Старик отвернулся к окну, пытаясь совладать с волнением.
— Вы в этом уверены? — переспросил он, вновь поглядев на Габриэля.
Почему больной старичок сомневается? Он догадывается о том, чем Габриэль не имеет права поделиться?
— Я не понял, почему вы задали мне этот вопрос? — отважился спросить Габриэль.
— От вас ускользает главное.
— Что именно?
— Скажите, кто я такой для вас? Не стесняйтесь, говорите откровенно, кого вы перед собой видите.
— Больного… который размышляет о смерти.
— А еще?
— Человека, умудренного житейским опытом.
— Вы пока ничего не поняли, Александр. Мое стремление поделиться с вами означает, что вы почерпнете у меня крупицу истины, которая поможет вам двигаться дальше.
— Так что я должен узнать или понять?
— Правду об одиночестве. Я человек, совершивший непоправимые ошибки, и, умирая, могу рассчитывать только на случайный визит чужого человека. Я всего лишь больничный пациент, объект для суровых рук медсестер и врачей, ждущих, когда я освобожу койку для другого больного. Для вас я представляю некоторый интерес: больной, размышляющий о смерти. И вы меня утешаете. Но ведь не размышлений о смерти вы искали.
— Я вообще ничего не искал.
— Вспомните, что я сказал вам о дверях, которые вдруг распахиваются, — прервал Габриэля Жозеф. — И спросите себя еще раз: кто я такой для вас?
Габриэль напрягся, ему стало не по себе. Возникло ощущение, что ему хотят сказать что-то очень важное, а он никак не может уловить сути.
— Вы тот, кем могу стать и я? — отважился он спросить, не зная до конца я — это Габриэль или Александр.
Жозеф, явно довольный, рассмеялся.
— Да, это начало правильного ответа. А теперь пора! Спешите! Она, наверное, уже одна.
Габриэль подходил к Клариному боксу и вдруг увидел, что дверь открылась. Вышла Клара, придерживая обеими руками на груди халат. Она безнадежным взглядом окинула коридор, словно прикидывала, хватит ли у нее сил одолеть его, и двинулась вперед. Любовь его, его девочка, превратилась в тень былой Клары. Спутанные волосы, обострившиеся черты лица, сгорбленная спина, волочащиеся ноги. Где летящая грациозная танцовщица? Клара едва ползла по коридору.
Габриэль осторожно следовал за ней — он догадался, куда она направляется.
Клара дошла до бокса, где лежало безжизненное тело Габриэля, и с опаской подошла к кровати.

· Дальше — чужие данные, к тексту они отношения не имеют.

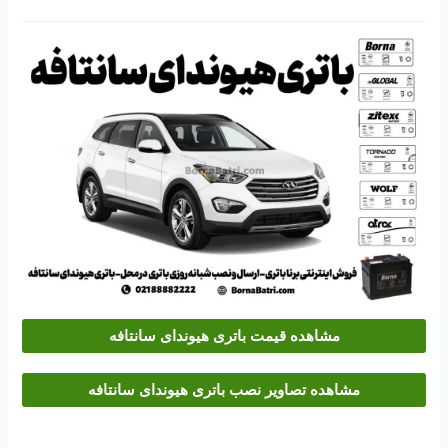
مشاهده قیمت باتری هیوندای سانتافه
مشاهده تصاویر نصب باتری هیوندای سانتافه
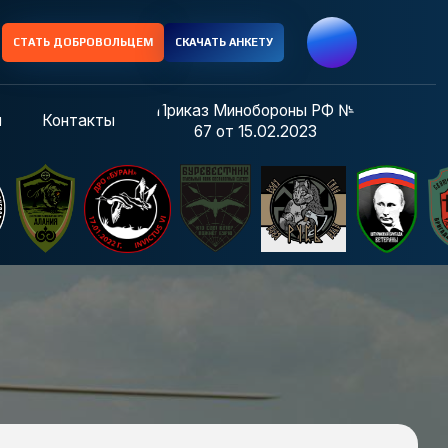
ОЛЬЦЕМ
СКАЧАТЬ АНКЕТУ
Приказ Минобороны РФ №
ы
67 от 15.02.2023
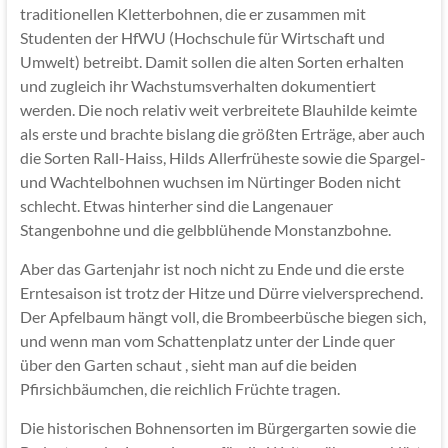
traditionellen Kletterbohnen, die er zusammen mit
Studenten der HfWU (Hochschule für Wirtschaft und
Umwelt) betreibt. Damit sollen die alten Sorten erhalten
und zugleich ihr Wachstumsverhalten dokumentiert
werden. Die noch relativ weit verbreitete Blauhilde keimte
als erste und brachte bislang die größten Erträge, aber auch
die Sorten Rall-Haiss, Hilds Allerfrüheste sowie die Spargel-
und Wachtelbohnen wuchsen im Nürtinger Boden nicht
schlecht. Etwas hinterher sind die Langenauer
Stangenbohne und die gelbblühende Monstanzbohne.
Aber das Gartenjahr ist noch nicht zu Ende und die erste
Erntesaison ist trotz der Hitze und Dürre vielversprechend.
Der Apfelbaum hängt voll, die Brombeerbüsche biegen sich,
und wenn man vom Schattenplatz unter der Linde quer
über den Garten schaut , sieht man auf die beiden
Pfirsichbäumchen, die reichlich Früchte tragen.
Die historischen Bohnensorten im Bürgergarten sowie die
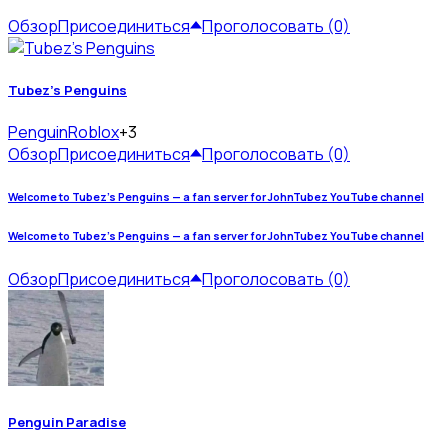
Обзор
Присоединиться
Проголосовать (0)
Tubez's Penguins
Penguin
Roblox
+3
Обзор
Присоединиться
Проголосовать (0)
Welcome to Tubez’s Penguins — a fan server for JohnTubez YouTube channel
Welcome to Tubez’s Penguins — a fan server for JohnTubez YouTube channel
Обзор
Присоединиться
Проголосовать (0)
Penguin Paradise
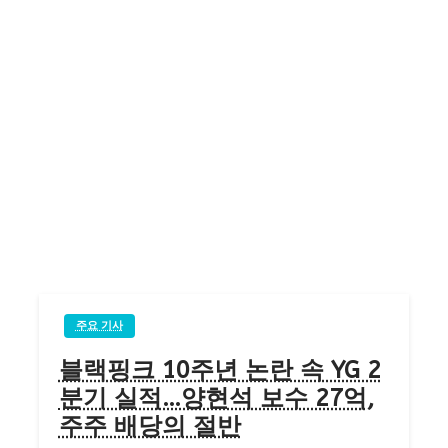
주요 기사
블랙핑크 10주년 논란 속 YG 2
분기 실적…양현석 보수 27억,
주주 배당의 절반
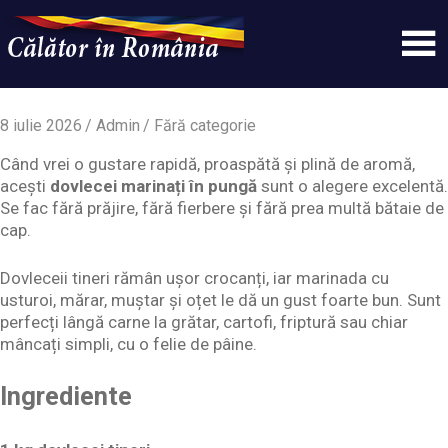
Skip
to
content
Un
Calatorinromania
simplu
sit
8 iulie 2026
Admin
Fără categorie
WordPress
Când vrei o gustare rapidă, proaspătă și plină de aromă,
acești
dovlecei marinați în pungă
sunt o alegere excelentă.
Se fac fără prăjire, fără fierbere și fără prea multă bătaie de
cap.
Dovleceii tineri rămân ușor crocanți, iar marinada cu
usturoi, mărar, muștar și oțet le dă un gust foarte bun. Sunt
perfecți lângă carne la grătar, cartofi, friptură sau chiar
mâncați simpli, cu o felie de pâine.
Ingrediente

Габриэль затаился за приоткрытой дверью.
Клара наклонилась, поцеловала любимого в губы, села рядом и взяла бессильную руку.
— Здравствуй, любовь моя, — тихонько начала она, ласково гладя его волосы и щеку. — Мне нужно тебе кое-что сказать. Очень важное.
Она замолчала, ища слова. Потом снова заговорила:
— Возможно, скажи я тебе раньше, ничего бы не произошло. А вернее, все произошло бы именно из-за этого.
Клара, похоже, погрузилась в воспоминания об их былом счастье и позабыла о признании, которое собиралась сделать. Но вот она выпрямилась, потом со всхлипом припала к Габриэлю и выдохнула с душераздирающей безнадежностью:
— Я жду ребенка, любовь моя…
Признание как громом оглушило Габриэля. Мозг взорвался. Он вынужден был прислониться к стене, чтобы не упасть. Горло перехватило, дыхание прервалось. Клара носила под сердцем их ребенка! Неужели поэтому Габриэль так хотел, чтобы она осталась жить?